Suppose the equilibrium price of a physical examination ("physical") by a doctor is $200, and the government imposes a price ceiling of $150 per physical. As a result of the price ceiling, the
A. demand curve for physicals shifts to the right. B. supply curve for physicals shifts to the left.
C. quantity demanded of physicals increases, and the quantity supplied of physicals decreases.
D. number of physicals performed stays the same.

Respuesta :

Answer:

The answer is: C) quantity demanded of physicals increases, and the quantity supplied of physicals decreases.

Explanation:

Every time a price ceiling is set below the equilibrium price, the quantity supplied for that product or service will decrease. Also, the quantity demanded for that product or service will increase.

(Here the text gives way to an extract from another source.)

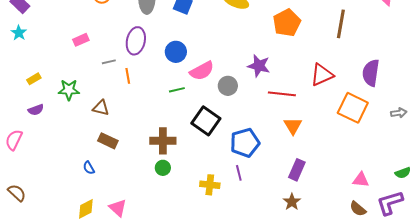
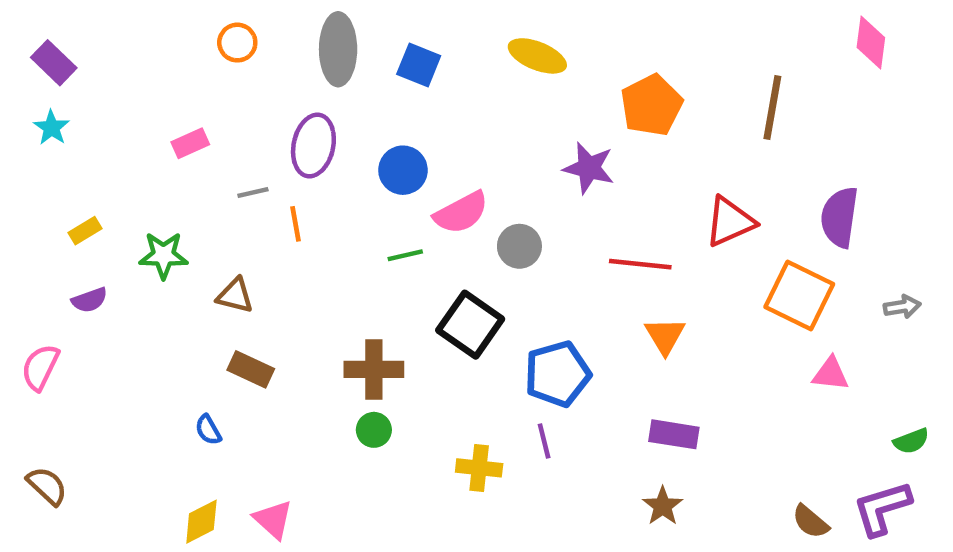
purple star: (259, 66) -> (589, 168), moved
purple rectangle: (297, 170) -> (674, 434), turned 75
pink triangle: (361, 180) -> (831, 374), moved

In this case, the demand for physical examinations will increase since they will be "cheaper" than normal, but the doctors will not be willing to perform that many physical examinations because they aren't paid enough.

Answer:

C. quantity demanded of physicals increases, and the quantity supplied of physicals decreases.

Explanation:

The price ceiling is a price that is set to avoid that it will go over a certain level. When this price ceiling is set below the equilibrium price as in this case, the quantity demanded will increase as more consumers will be willing to buy the physicals and the quantity will decrease as suppliers will put less output on the market at a lower price.